[Start of section]

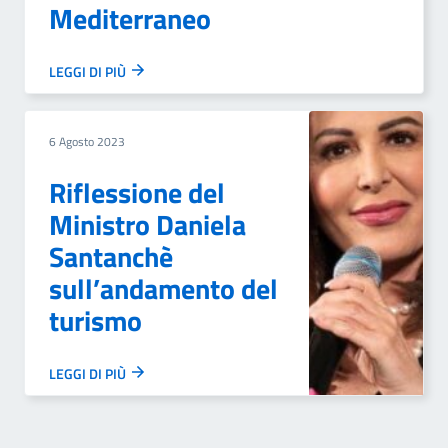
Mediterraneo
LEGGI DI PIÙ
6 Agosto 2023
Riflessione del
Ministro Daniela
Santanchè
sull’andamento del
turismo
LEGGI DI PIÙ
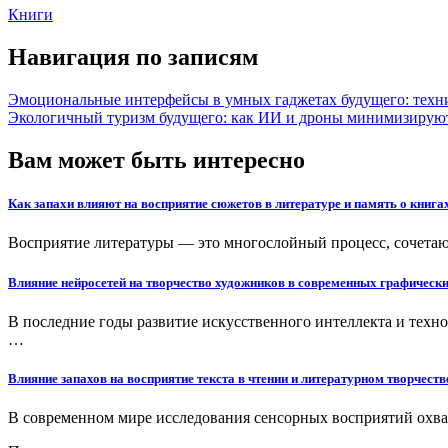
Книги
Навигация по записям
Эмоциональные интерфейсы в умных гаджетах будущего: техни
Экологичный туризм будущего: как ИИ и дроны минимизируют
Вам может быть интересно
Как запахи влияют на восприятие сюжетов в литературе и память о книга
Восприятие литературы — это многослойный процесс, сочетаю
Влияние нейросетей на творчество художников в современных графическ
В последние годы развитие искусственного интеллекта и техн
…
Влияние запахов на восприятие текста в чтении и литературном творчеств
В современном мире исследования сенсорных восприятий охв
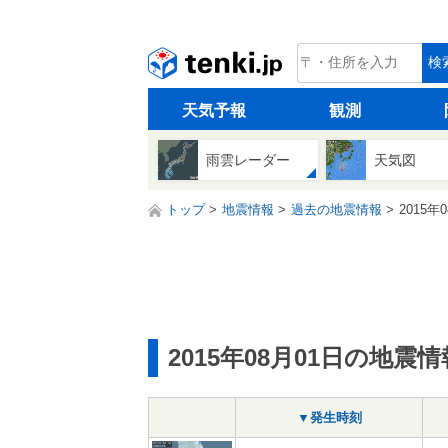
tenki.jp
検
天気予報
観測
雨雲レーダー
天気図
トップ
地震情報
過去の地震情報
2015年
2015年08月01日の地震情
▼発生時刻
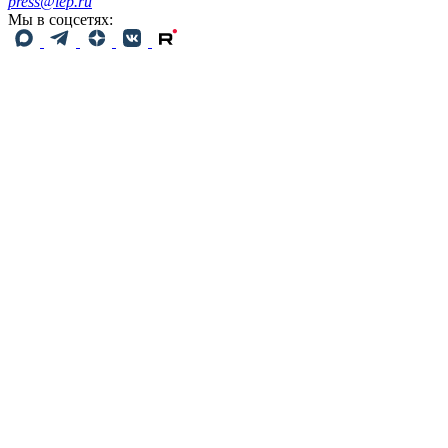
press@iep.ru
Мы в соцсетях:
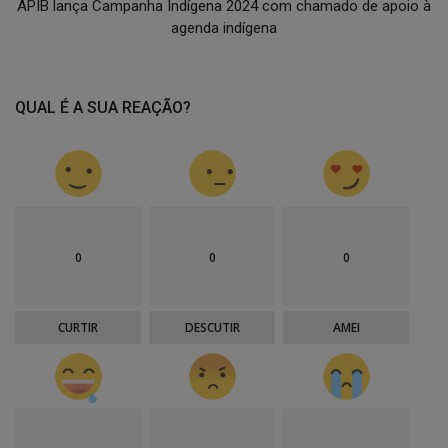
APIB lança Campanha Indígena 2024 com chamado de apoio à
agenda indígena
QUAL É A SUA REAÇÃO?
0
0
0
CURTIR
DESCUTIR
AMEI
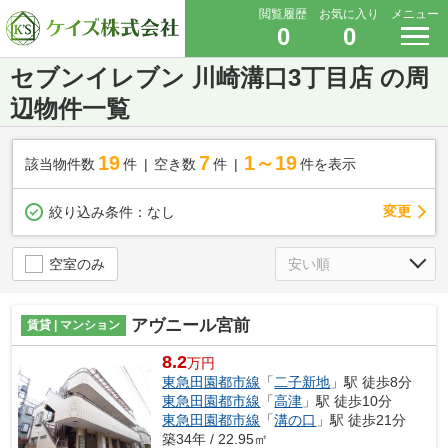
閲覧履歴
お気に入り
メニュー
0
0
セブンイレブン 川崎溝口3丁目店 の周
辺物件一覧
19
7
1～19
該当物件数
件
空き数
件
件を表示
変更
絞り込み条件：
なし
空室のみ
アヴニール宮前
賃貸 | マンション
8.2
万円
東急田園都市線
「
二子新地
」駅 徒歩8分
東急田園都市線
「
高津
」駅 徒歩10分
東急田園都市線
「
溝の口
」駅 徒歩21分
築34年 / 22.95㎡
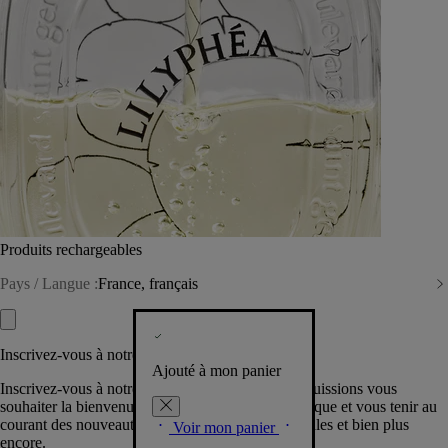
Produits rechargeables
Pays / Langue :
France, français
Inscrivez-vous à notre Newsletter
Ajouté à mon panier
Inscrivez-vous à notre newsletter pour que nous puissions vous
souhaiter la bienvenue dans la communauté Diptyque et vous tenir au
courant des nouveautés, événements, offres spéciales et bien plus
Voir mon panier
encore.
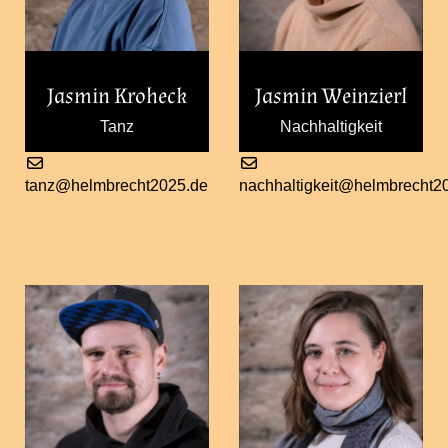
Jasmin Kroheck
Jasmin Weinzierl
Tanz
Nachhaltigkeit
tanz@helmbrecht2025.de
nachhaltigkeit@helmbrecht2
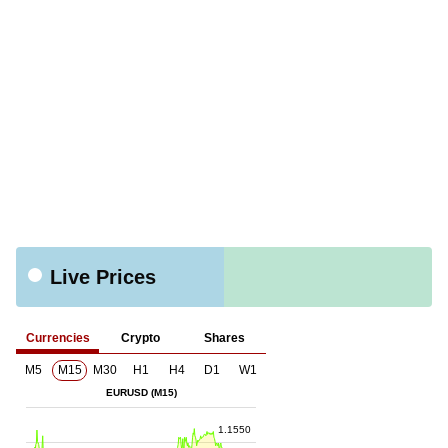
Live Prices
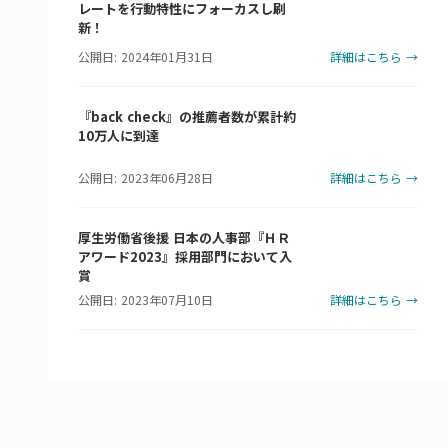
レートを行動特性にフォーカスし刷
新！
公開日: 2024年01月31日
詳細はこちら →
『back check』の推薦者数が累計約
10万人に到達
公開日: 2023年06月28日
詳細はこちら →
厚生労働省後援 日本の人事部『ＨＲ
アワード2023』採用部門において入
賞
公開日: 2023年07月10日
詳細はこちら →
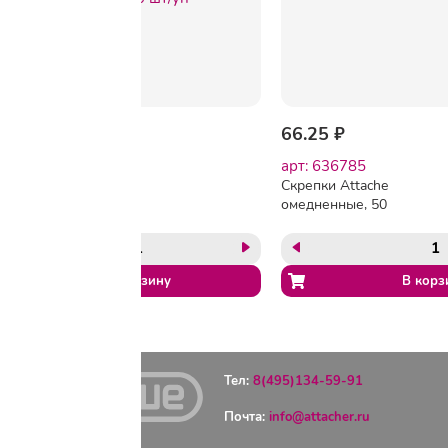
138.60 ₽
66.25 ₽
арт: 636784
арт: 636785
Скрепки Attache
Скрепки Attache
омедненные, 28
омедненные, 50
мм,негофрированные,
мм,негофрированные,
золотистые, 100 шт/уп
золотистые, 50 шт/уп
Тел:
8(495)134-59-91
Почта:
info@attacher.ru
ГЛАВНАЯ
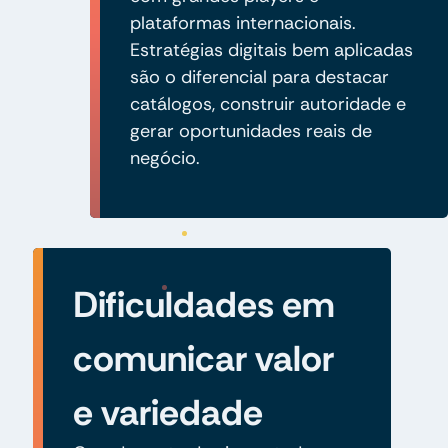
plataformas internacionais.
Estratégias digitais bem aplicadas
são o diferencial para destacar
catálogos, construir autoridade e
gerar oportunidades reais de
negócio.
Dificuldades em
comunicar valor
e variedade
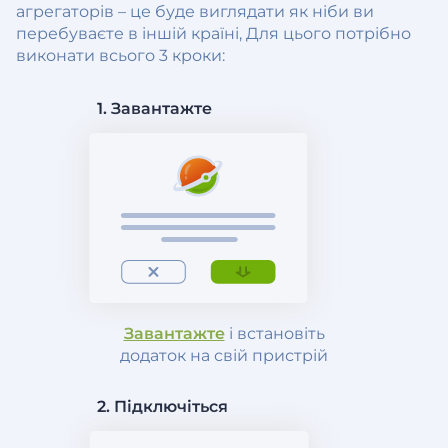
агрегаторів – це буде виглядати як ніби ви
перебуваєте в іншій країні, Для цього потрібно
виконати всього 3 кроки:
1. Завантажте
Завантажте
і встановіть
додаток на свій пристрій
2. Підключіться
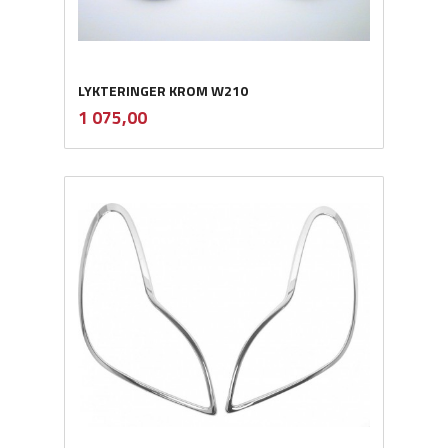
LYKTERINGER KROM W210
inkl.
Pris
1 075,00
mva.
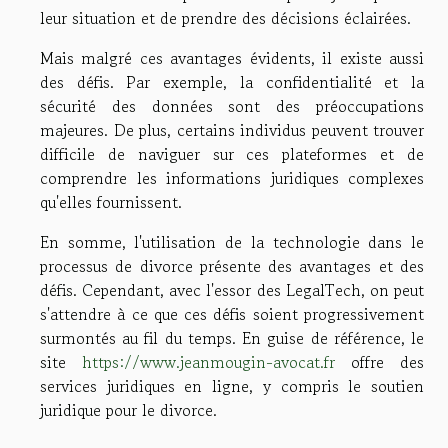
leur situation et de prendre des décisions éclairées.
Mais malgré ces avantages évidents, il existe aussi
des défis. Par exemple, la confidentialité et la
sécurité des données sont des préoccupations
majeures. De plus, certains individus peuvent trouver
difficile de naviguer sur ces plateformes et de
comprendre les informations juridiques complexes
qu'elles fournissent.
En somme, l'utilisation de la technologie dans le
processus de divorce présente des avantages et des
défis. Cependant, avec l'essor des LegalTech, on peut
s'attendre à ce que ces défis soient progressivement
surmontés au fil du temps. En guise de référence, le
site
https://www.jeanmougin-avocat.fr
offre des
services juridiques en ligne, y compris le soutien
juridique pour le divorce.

[End of section]

▶ [EXERCISE PROMPT]:
The lines to copy exactly start with the line above that has "арт: 636784" and go on through the line that has "services juridiques en"; please include both, add nothing else, and omit the pictures.

▶ [PROBLEM SOLUTION]:
арт: 636784
арт: 636785
Скрепки Attache
Скрепки Attache
омедненные, 28
омедненные, 50
мм,негофрированные,
мм,негофрированные,
золотистые, 100 шт/уп
золотистые, 50 шт/уп
Тел:
8(495)134-59-91
Почта:
info@attacher.ru
ГЛАВНАЯ
plataformas internacionais.
Estratégias digitais bem aplicadas
são o diferencial para destacar
catálogos, construir autoridade e
gerar oportunidades reais de
negócio.
Dificuldades em
comunicar valor
e variedade
агрегаторів – це буде виглядати як ніби ви
перебуваєте в іншій країні, Для цього потрібно
виконати всього 3 кроки:
1. Завантажте
Завантажте
і встановіть
додаток на свій пристрій
2. Підключіться
LYKTERINGER KROM W210
inkl.
Pris
1 075,00
mva.
leur situation et de prendre des décisions éclairées.
Mais malgré ces avantages évidents, il existe aussi
des défis. Par exemple, la confidentialité et la
sécurité des données sont des préoccupations
majeures. De plus, certains individus peuvent trouver
difficile de naviguer sur ces plateformes et de
comprendre les informations juridiques complexes
qu'elles fournissent.
En somme, l'utilisation de la technologie dans le
processus de divorce présente des avantages et des
défis. Cependant, avec l'essor des LegalTech, on peut
s'attendre à ce que ces défis soient progressivement
surmontés au fil du temps. En guise de référence, le
site
https://www.jeanmougin-avocat.fr
offre des
services juridiques en ligne, y compris le soutien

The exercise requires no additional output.